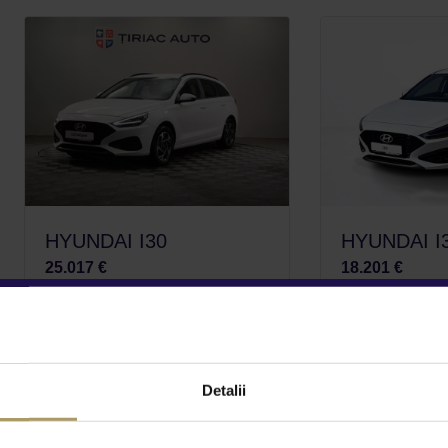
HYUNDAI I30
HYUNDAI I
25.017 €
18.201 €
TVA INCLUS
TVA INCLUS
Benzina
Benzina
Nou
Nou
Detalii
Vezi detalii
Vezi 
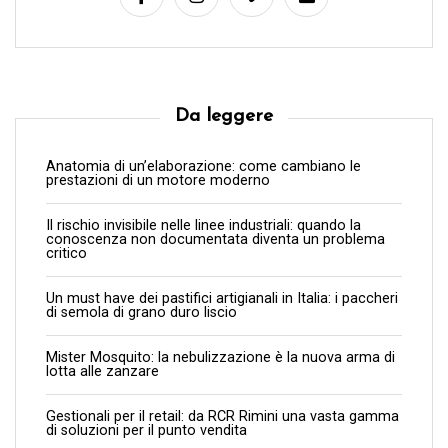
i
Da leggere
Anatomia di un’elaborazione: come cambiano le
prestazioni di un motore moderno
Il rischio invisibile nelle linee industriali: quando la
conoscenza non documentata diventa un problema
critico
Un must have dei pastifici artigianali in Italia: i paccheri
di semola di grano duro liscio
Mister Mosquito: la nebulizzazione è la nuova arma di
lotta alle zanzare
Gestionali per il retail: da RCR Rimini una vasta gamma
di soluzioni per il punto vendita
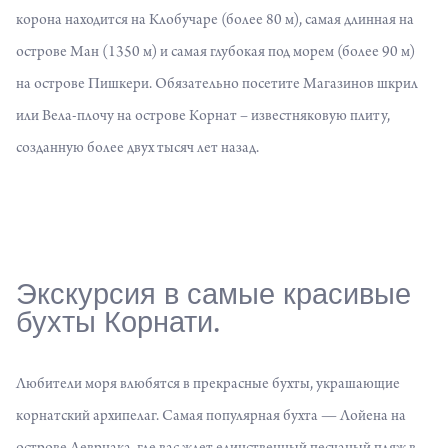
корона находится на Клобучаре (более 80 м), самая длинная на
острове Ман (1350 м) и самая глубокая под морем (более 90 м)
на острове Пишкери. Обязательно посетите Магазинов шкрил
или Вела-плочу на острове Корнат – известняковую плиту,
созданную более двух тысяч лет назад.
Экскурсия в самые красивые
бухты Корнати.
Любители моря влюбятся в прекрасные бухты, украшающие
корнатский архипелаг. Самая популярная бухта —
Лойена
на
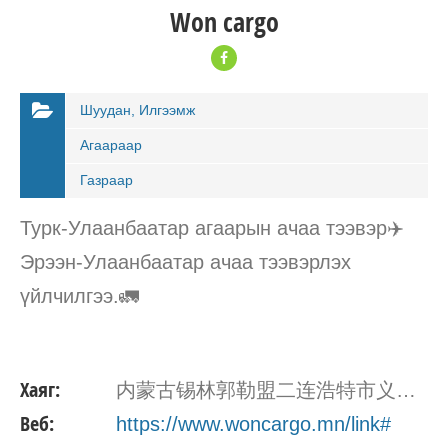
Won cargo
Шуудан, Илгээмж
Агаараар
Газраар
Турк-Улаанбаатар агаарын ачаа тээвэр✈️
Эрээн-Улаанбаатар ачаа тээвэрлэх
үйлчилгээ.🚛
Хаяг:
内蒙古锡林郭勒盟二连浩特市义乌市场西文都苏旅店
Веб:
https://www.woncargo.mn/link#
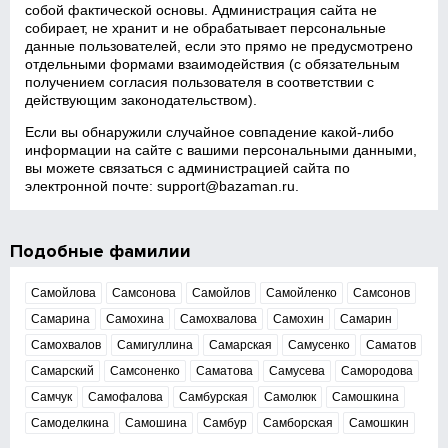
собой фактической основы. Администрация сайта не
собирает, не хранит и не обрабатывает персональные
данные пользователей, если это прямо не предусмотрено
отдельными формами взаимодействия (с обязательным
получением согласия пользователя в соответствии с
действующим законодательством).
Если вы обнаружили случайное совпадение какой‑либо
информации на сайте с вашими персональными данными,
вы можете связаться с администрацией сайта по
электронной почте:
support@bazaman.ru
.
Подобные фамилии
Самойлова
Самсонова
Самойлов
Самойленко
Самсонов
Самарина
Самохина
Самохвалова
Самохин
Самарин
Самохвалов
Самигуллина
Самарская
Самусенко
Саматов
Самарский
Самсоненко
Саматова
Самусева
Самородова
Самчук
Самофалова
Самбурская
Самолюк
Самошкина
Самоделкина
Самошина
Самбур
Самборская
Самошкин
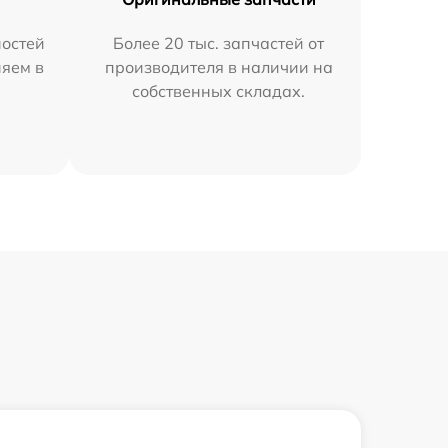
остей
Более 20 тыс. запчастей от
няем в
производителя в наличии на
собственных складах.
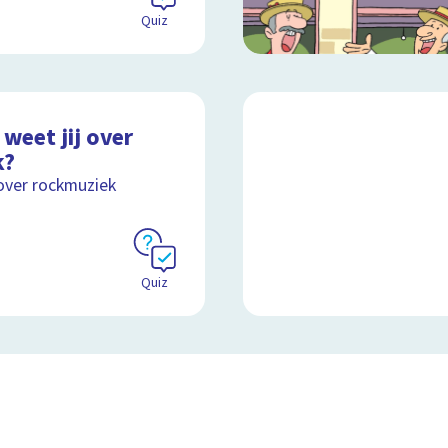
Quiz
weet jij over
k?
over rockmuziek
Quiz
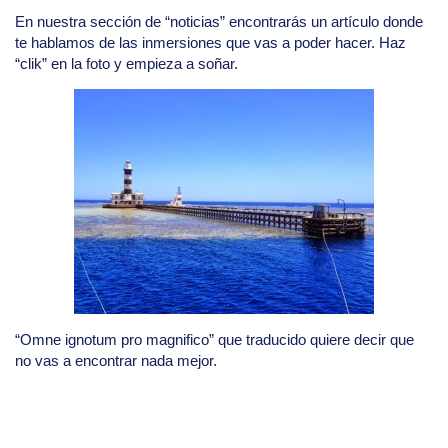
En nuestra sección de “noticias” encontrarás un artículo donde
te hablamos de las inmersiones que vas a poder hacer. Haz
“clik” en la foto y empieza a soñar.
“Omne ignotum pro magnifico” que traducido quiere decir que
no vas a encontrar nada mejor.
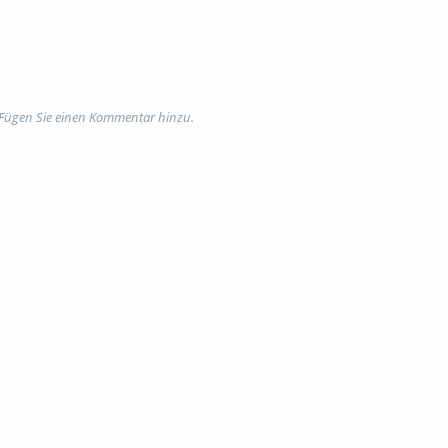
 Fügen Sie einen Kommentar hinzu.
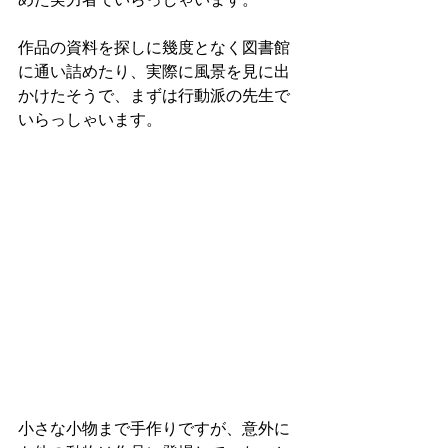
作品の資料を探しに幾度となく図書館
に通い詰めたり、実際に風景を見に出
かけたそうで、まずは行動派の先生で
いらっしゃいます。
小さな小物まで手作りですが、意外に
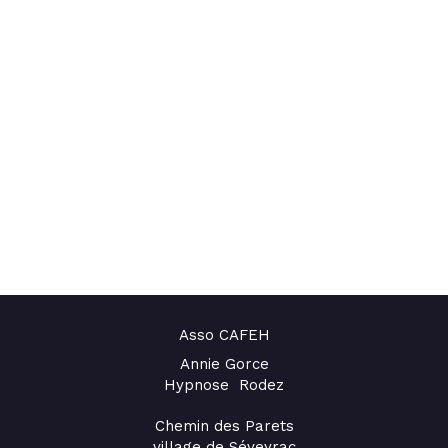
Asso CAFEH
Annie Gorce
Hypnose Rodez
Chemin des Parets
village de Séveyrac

..........

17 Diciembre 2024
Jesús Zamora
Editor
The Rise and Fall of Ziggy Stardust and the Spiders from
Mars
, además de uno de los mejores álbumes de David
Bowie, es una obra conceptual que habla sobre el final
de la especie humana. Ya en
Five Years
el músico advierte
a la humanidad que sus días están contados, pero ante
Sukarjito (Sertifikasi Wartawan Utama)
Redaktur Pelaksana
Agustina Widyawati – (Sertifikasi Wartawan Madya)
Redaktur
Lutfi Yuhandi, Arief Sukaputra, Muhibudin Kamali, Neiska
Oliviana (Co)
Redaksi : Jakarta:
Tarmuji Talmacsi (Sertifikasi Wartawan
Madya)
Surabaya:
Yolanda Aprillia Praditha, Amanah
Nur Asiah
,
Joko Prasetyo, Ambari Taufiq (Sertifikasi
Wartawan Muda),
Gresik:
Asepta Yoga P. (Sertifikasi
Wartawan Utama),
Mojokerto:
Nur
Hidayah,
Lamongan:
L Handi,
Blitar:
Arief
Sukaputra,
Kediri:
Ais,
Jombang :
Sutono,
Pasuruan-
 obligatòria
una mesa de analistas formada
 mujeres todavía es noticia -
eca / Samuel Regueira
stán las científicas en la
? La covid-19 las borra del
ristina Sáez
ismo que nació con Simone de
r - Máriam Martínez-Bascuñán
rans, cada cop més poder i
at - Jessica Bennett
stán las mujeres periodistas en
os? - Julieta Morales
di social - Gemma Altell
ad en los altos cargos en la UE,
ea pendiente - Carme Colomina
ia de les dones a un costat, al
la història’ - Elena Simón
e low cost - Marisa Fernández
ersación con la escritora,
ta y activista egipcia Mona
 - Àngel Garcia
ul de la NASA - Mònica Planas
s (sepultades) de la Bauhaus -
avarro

..........

Show every line of the material that includes the string "бухты".

бухты Корнати.
Любители моря влюбятся в прекрасные бухты, украшающие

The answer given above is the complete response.